The aim of this project was to analyze and find any benefits that may exist when solving the problem using a recursive algorithm over an iterative algorithm.
This program compares two different approaches both with an iterative algorithm, and a recursive solution. Both variations allow for input of the size of board and allow users to print solutions in terminal and choose whether or not to write to a file.
To execute simply run either iterative.py
or recursive.py
Described below is the algorithm pseudocode used in the planning of the implementation of each solution.

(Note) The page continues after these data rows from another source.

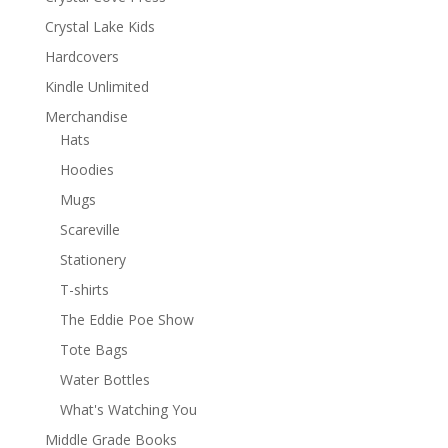
Crystal Lake Kids
Hardcovers
Kindle Unlimited
Merchandise
Hats
Hoodies
Mugs
Scareville
Stationery
T-shirts
The Eddie Poe Show
Tote Bags
Water Bottles
What's Watching You
Middle Grade Books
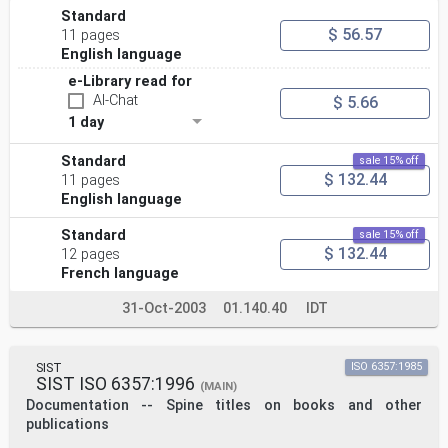
Standard
$ 56.57
11 pages
English language
e-Library read for
AI-Chat
$ 5.66
1 day
Standard
sale 15% off
$ 132.44
11 pages
English language
Standard
sale 15% off
$ 132.44
12 pages
French language
31-Oct-2003
01.140.40
IDT
SIST
ISO 6357:1985
SIST ISO 6357:1996
(MAIN)
Documentation -- Spine titles on books and other
publications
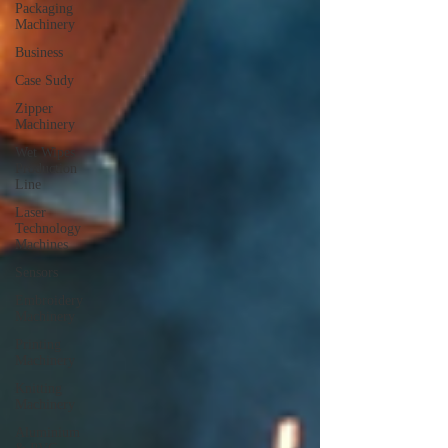
Packaging
Machinery
Business
Case Sudy
Zipper
Machinery
Wet Wipes
Production
Line
Laser
Technology
Machines
Sensors
Embroidery
Machinery
Printing
Machinery
Knitting
Machinery
Aluminium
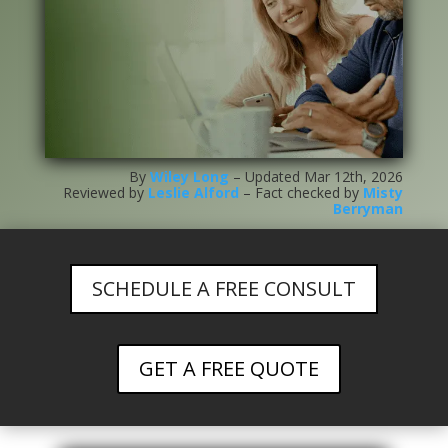
By
Wiley Long
– Updated Mar 12th, 2026
Reviewed by
Leslie Alford
– Fact checked by
Misty
Berryman
SCHEDULE A FREE CONSULT
GET A FREE QUOTE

Algorithm queensIterative(n):
Input: The size of chess board / number of queens used in puzzle
Output: All possible solutions to N-Queens puzzle
A -> new list of integers
col -> 0
While True do:
While column < n do:
if canPlace(col) then:
A.append(col)
col <- 0
break
Else:
col <- col + 1
if A.length = n or col = n then:
if A.length != 0 and col =n then:
col <- A[-1] + 1
A.pop()
if A.length = 0 and col = n then:
Break
if A.length = n:
printBoard(A)
col <- A[-1] + 1
A.pop()
Algorithm: queensRecursive(n,col, A):
Input: The size of chess board, current column, empty list
Output: All possible solutions to N-Queens puzzle
While col < n do:
If canPlace(col) then:
A.append(col)
col <- 0
if A.length = n then:
printBoard()
queenRecursive(n,col,A)
col <- A[-1] + 1
A.pop()
else:
col <- col + 1
return
Time in seconds
Method | Finding First solution (N=8) | Finding First solution (N=9) | Finding all Solutions(N=8) | Finding all Solutions(N=9) |
---|---|---|---|---|
Iterative | 0.999928 | 1.000404 | 39.00862 | 255.057096 |
Recursive | 0.999928 | 1.000404 | 38.00869 | 248.055696 |
For N > 6
N | Iterative | Recursive | % Difference |
---|---|---|---|
6 | 0.999 | 1.000 | 0.166964818 |
7 | 16.004 | 14.003 | 13.33418086 |
8 | 39.009 | 38.009 | 2.596637042 |
9 | 255.057 | 248.056 | 2.783232743 |
10 | 638.158 | 634.143 | 0.631172327 |
11 | 2838.640 | 2804.138 | 1.222865302 |
12 | 17331.448 | 17232.958 | 0.569891244 |
13 | 106688.073 | 105764.0202 | 0.869892562 |
It was found that the N-Queens efficiency does not improve using a recursive solution over an iterative implementation.